WASHINGTON — Beef packing giant IBP last week voluntarily recalled more than 282,000 pounds of ground beef suspected of containing E. coli bacteria.

The ground beef was produced by an IBP plant in Joslin, Ill., on April 14, a USDA spokeswoman said. Health departments in some 20 states were notified of the contamination, but there have been no reports of illnesses linked to the bad meat, the spokeswoman said.

USDA detected the E.coli 0157:H7 during a random testing of IBP products, said USDA spokeswoman Jacquee Knight.

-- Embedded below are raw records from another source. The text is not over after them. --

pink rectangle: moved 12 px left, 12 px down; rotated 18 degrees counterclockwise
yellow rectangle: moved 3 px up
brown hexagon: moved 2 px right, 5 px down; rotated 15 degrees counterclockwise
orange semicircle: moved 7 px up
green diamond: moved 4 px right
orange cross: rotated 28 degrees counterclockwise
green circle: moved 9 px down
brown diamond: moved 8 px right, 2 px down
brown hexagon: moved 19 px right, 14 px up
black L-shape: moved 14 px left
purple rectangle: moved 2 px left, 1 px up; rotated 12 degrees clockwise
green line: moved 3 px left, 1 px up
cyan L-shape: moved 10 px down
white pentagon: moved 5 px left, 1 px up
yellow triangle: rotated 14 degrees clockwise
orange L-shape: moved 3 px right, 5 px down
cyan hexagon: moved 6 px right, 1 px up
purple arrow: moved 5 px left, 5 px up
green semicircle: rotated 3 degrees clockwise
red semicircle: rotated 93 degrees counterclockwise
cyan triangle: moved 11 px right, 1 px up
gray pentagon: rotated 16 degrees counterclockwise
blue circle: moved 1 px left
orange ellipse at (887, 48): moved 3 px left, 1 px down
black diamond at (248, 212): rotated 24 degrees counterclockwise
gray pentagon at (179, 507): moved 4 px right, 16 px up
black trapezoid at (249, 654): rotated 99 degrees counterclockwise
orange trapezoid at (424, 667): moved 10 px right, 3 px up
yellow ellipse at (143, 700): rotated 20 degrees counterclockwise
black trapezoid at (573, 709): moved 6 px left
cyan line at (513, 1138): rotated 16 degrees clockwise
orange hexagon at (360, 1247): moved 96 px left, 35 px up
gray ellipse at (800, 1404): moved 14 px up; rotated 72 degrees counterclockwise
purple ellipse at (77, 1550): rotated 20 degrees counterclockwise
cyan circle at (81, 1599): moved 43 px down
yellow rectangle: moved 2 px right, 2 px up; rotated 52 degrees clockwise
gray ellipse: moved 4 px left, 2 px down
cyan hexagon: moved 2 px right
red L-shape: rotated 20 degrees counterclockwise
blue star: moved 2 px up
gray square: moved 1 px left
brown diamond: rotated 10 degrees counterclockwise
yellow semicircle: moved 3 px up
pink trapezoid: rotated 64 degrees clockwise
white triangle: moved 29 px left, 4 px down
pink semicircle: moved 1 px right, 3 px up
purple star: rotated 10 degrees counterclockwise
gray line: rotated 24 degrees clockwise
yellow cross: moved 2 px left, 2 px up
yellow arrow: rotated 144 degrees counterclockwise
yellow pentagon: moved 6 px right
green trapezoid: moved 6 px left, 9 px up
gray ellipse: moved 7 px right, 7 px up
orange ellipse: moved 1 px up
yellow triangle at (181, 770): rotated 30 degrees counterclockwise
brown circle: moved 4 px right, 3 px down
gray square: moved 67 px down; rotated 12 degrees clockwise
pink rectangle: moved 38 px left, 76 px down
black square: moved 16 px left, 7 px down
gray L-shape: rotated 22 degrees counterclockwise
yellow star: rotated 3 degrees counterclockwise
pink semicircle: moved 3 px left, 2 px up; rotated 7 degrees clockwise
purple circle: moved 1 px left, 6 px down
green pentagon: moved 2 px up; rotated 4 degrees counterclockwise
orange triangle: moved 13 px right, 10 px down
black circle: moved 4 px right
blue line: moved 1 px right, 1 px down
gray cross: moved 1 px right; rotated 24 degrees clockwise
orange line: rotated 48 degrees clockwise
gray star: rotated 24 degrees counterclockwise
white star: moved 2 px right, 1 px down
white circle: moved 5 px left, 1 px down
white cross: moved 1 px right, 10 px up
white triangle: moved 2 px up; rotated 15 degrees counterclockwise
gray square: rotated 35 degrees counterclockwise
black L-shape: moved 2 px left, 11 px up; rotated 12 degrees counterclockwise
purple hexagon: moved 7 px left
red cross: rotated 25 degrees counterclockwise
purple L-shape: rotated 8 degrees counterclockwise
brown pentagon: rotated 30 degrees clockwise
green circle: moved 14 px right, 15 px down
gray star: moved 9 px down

The beef recall involves the entire day's production at Joslin. The bacteria was found only in one sample.

The meat was packaged and distributed in large sausage-shaped shipments known as "chubbs" to stores, institutions and other large-volume customers.

"This is not the type of product that a consumer would buy. This is what a big store would buy to grind it up to make ground beef," Knight said. "It could have possibly been consumed, but if consumers are cooking it properly there should be no problem."

Other reports citing unnamed government spokesmen said most of the beef was thought to have been consumed.

Illinois sued IBP last January after receiving hundreds of complaints about smelly emissions at the slaughtering and processing plant, said Dennis McMurray, a spokesman for the Illinois Environmental Protection Agency.

The Joslin plant also made news last June when immigration officials arrested 142 Mexican workers and deported 128 of them for lacking proper documentation to work in the United States.

The Immigration and Naturalization Service said at the time that it was unlikely the company knew the workers were illegal because many used phony documents to get their jobs. The meat-packer has since joined forces with the INS to check potential employees against a Social Security database.